Much remains to be done for the countries of the Region to reach the goals of the EPI in particular, and those of health for all by the year 2000 in general. It should be noted that immunization programs constitute the starting point of the primary care strategy, whose impact on the reduction of diseases will measure progress toward achieving those goals.
Between 1970 and 1979, Latin America and the Caribbean substantially reduced the number of deaths from the five diseases mentioned. The total number of deaths from these causes in the 0-to-5-year age group fell from 42,677 in 1970 to 19,796 in 1976, meaning an absolute reduction of 22,881 deaths and a percentage reduction of 53.6%.
In North America, these deaths did not reach two dozen in 1979. It cannot be denied that the application of the technologies proposed by the EPI has contributed to reducing the number of deaths, but much remains to be done. Moreover, these figures reflect only a portion of Latin American reality, and because of the previously mentioned problems of registration and certification, the remaining burden of vaccine-preventable mortality is greater than that recorded.
Acute respiratory infections
This group of causes includes a set of pathologies with diverse etiologies, and there is no doubt that their reduction is related to the expansion of coverage and the effectiveness of vaccinations, the application of simplified early treatments and, especially, the improvement of maternal and child nutrition.
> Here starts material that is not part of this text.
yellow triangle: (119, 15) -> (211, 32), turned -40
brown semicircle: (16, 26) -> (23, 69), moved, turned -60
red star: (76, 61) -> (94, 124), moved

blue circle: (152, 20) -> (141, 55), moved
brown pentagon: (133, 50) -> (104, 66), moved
Around 1979, deaths from acute respiratory infections in children under five ranked first in one country of the Region, second in nine countries and third in eight. During the 1970s, mortality among children decreased considerably, despite the absence of a specific technology as certain as vaccination or oral rehydration salts.
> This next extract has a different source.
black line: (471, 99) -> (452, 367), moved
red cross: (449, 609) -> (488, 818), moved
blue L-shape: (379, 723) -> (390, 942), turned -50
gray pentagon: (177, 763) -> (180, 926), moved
It is probable that greater access by the Latin American population to health services influenced the reduction of several of the diseases included in this group. Between 1970 and 1979, the number of deaths fell from 116,504 to 70,998, representing an absolute decrease of 45,506 deaths and a percentage reduction of 39.0%.
Diarrheal diseases
The control of diarrheal diseases is related to basic sanitation and timely oral rehydration. In most of the Region, these diseases still constitute a leading cause of mortality in infancy and childhood, even though their certification remains incomplete and does not reveal the true magnitude of the problem.
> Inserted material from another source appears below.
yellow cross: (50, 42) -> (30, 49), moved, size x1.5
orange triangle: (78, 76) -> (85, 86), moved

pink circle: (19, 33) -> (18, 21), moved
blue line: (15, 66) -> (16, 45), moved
Table 9 shows that diarrheal diseases were among the three leading causes of death in children under five in 15 of the 18 countries that reported data around 1970 and 1979. In both years, their order of importance remained the same.
Table 9 also shows that around 1970 there were 103,027 deaths from diarrhea in children under five. In 1979, the figure fell to 75,829, representing an absolute reduction of 27,298 deaths, or 26.5%.
For children under one year of age, the corresponding absolute values were 66,362 and 52,422, with a reduction of 13,940 deaths, or 21%. In the 1-to-4-year age group, the corresponding figures for 1970 and 1979 were 36,665 and 23,307, with a decrease of 13,358 deaths, or 36.4%.
In terms of rates per 100,000 inhabitants, the reductions are similar, indicating that deaths due to diarrheal diseases are decreasing in the Region, although not at the pace needed to achieve the goals of the Ten-Year Health Plan for the Americas.
Despite the progress noted, the difference with developed countries remains great. The rate for North America is 21.9 per 100,000 among children under one year of age, while in Latin America and the Caribbean it still reaches 903.8, that is, 41 times higher.
Although Costa Rica, Cuba and Chile reduced their rates to one fifth during the 1970s, progress in controlling diarrheal diseases should be more significant, given that effective, low-cost instruments with easy cultural acceptability are available.
Finally, it is probable that the persistence of the poverty-malnutrition-diarrhea cycle is a sociobiological constant and that these diseases require deeper socioeconomic transformations for their reduction and control.